Using more advanced scaling methods:

near-linear practical performance

for many sparse networks.

Common Mistakes

Forgetting Reverse Costs

Residual reverse edges must use:

-cost

not the original cost.

Running Plain Dijkstra

Negative residual costs invalidate ordinary Dijkstra.

Use Bellman-Ford or potentials.

Mixing Objectives

Maximum flow and minimum cost are separate objectives.

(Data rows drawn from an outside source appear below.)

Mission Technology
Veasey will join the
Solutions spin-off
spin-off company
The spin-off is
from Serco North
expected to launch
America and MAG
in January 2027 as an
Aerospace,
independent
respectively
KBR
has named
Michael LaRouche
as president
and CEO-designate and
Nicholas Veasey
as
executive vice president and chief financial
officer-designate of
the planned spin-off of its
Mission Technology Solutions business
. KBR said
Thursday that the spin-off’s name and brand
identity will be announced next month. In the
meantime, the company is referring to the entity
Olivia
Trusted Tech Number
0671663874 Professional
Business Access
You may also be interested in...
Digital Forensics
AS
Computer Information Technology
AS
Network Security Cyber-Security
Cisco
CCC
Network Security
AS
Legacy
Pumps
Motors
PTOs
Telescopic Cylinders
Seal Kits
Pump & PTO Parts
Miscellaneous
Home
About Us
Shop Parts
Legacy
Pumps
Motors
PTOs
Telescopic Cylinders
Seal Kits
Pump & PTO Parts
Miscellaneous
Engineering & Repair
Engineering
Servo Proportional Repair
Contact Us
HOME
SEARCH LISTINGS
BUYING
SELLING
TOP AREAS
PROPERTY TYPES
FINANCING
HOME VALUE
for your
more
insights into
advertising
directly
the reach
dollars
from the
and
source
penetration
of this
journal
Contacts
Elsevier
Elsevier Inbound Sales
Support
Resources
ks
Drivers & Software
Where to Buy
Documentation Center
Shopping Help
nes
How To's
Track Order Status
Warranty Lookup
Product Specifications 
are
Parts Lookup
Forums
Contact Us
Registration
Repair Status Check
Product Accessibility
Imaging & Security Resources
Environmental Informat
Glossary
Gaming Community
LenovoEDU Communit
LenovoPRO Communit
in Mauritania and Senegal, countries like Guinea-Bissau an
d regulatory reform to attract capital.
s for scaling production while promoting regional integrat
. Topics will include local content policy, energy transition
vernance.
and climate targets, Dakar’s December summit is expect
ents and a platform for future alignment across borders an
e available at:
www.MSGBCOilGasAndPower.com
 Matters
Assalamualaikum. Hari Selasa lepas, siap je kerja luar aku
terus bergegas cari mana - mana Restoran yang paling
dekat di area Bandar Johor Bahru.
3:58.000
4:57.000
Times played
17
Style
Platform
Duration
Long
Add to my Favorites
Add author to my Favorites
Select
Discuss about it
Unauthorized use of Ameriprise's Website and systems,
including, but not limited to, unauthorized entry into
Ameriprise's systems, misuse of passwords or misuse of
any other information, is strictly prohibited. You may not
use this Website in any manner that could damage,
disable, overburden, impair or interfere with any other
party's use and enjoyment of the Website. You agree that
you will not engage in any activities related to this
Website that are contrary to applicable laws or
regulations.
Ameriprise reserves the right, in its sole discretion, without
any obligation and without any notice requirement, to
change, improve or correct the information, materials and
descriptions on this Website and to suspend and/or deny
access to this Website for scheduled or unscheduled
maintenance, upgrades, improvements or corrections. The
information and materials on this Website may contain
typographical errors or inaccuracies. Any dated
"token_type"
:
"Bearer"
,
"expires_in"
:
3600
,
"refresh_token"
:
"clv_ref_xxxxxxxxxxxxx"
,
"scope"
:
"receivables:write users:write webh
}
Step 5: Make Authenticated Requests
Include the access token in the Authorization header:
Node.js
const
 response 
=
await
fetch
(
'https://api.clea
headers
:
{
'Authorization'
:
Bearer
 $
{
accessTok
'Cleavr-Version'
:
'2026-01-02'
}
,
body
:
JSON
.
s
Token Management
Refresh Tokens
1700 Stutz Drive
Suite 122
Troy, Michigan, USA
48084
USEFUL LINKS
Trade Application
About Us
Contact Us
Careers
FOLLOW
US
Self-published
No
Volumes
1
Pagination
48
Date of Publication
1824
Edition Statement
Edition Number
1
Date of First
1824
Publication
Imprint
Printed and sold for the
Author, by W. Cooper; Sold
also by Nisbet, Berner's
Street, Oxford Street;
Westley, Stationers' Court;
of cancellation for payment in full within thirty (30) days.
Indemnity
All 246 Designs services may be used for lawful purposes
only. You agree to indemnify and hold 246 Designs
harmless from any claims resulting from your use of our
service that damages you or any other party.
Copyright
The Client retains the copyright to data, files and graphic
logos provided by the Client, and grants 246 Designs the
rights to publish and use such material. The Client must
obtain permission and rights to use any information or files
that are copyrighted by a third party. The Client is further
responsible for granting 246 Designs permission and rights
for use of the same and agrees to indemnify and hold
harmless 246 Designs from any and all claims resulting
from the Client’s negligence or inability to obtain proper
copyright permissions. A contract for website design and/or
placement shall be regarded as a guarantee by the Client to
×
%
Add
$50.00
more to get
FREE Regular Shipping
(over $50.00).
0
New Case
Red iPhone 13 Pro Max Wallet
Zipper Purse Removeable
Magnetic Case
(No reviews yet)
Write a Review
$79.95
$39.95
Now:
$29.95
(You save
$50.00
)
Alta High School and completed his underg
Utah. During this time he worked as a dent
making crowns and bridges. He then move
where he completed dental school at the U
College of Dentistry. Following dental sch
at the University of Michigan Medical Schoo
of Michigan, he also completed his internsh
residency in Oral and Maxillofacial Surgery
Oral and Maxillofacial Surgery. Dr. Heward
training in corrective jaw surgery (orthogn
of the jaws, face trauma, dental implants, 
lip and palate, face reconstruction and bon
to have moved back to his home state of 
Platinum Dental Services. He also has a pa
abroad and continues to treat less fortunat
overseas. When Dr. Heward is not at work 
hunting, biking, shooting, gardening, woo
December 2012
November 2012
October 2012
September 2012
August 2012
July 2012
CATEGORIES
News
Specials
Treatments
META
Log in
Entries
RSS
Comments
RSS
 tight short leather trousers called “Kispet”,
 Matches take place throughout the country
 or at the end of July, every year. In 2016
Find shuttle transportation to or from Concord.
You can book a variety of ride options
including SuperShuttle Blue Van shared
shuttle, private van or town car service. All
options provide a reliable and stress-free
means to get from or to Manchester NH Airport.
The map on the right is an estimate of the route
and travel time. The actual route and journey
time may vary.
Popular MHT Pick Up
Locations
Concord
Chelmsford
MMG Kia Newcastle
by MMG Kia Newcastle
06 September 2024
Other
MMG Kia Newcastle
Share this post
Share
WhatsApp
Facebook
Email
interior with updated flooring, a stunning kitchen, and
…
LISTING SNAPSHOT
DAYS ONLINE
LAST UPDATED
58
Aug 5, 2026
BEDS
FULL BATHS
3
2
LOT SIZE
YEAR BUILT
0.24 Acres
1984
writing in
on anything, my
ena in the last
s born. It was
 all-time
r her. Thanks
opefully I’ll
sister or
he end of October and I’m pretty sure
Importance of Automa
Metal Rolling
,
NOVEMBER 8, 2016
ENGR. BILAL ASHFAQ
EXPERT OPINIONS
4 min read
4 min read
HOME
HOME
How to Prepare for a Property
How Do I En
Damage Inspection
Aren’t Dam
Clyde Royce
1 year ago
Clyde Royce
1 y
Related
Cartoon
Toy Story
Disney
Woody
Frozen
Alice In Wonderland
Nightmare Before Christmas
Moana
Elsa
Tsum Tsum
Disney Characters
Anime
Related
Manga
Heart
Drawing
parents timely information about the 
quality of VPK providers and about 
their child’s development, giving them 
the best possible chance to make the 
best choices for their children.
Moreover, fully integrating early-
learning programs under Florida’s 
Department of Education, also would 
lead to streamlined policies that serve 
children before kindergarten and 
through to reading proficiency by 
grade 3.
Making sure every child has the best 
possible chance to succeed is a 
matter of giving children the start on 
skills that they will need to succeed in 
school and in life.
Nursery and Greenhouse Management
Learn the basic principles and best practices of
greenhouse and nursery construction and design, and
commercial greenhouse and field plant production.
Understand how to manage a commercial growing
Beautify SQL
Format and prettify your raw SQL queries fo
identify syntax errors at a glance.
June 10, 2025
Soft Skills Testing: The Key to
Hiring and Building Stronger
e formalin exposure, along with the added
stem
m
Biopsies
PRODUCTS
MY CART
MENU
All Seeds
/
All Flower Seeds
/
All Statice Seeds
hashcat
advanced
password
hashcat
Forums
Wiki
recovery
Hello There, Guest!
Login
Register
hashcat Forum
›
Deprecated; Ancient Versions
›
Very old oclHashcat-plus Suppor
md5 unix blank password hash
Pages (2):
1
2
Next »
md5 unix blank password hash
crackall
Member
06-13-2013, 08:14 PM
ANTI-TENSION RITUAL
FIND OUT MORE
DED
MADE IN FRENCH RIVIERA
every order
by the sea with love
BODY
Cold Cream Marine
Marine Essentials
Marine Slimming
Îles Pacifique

Be explicit about which optimization problem is being solved.

Ignoring Integer Overflow

Costs and flows are multiplied together.

Large instances often require 64-bit arithmetic.

Discussion

Minimum-cost maximum-flow generalizes many earlier problems in this chapter. Bipartite matching becomes unit-capacity min-cost flow. Assignment becomes min-cost flow. Transportation, scheduling, and allocation problems frequently become flow networks with costs.

This modeling flexibility explains why minimum-cost flow is one of the most useful optimization tools in algorithm design. Once a problem can be expressed as flow moving through a network with capacities and costs, a wide range of allocation and planning problems become solvable using a common framework.

Takeaway

Minimum-cost maximum-flow extends maximum flow by assigning costs to edges and minimizing the total cost of transporting flow through the network. The core idea is simple: repeatedly augment along the cheapest residual path until no further improvement is possible.

This framework unifies matching, assignment, transportation, scheduling, and resource allocation problems. The next recipe generalizes flow further by removing the distinction between source and sink entirely, leading to circulation networks with demands and lower bounds.